Task description: How many lines in the records below contain the word "центр"? Answer with the number alone.

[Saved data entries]
►

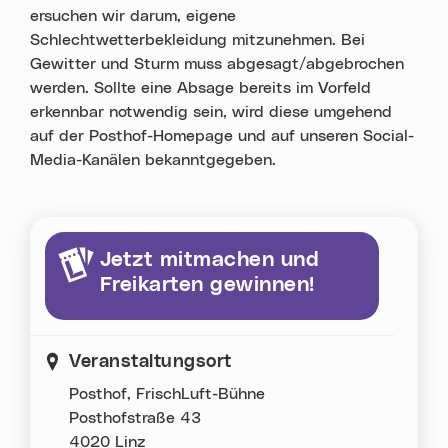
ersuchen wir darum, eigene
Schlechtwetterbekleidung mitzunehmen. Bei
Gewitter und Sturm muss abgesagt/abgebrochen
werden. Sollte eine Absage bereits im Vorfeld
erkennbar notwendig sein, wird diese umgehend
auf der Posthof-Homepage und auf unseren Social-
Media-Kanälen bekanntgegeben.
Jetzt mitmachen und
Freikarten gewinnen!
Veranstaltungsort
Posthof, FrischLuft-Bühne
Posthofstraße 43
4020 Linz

◄
►

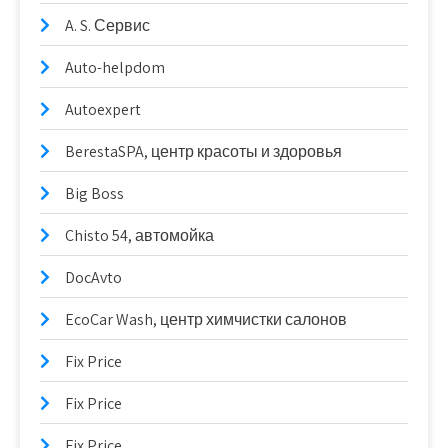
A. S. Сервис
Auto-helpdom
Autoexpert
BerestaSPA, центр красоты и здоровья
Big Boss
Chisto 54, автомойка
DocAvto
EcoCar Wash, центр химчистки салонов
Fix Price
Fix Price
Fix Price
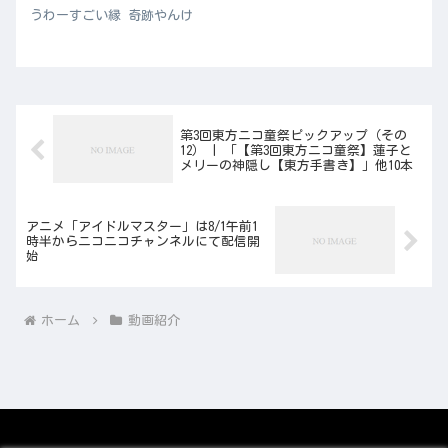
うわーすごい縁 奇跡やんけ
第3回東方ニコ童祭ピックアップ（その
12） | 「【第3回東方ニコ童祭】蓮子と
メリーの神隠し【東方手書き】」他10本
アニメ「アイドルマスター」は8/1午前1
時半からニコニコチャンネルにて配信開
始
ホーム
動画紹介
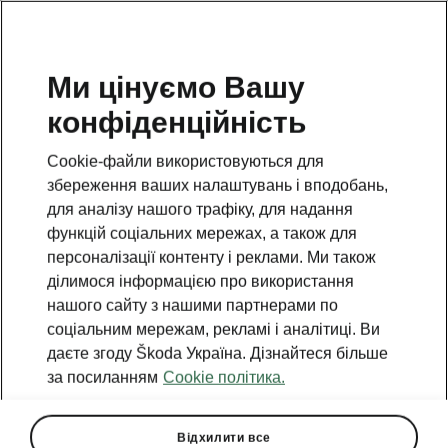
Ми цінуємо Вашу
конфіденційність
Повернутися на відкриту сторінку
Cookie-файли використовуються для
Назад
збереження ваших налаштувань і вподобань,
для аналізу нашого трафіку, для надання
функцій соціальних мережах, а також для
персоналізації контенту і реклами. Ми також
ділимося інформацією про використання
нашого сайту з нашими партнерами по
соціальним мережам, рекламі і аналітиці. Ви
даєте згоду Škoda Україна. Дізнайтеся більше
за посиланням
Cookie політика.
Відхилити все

◄
►

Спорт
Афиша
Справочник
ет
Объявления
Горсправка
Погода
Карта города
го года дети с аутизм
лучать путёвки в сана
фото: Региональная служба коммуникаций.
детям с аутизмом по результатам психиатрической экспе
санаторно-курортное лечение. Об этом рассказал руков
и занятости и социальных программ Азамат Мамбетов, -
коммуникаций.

◄

Task answer: 2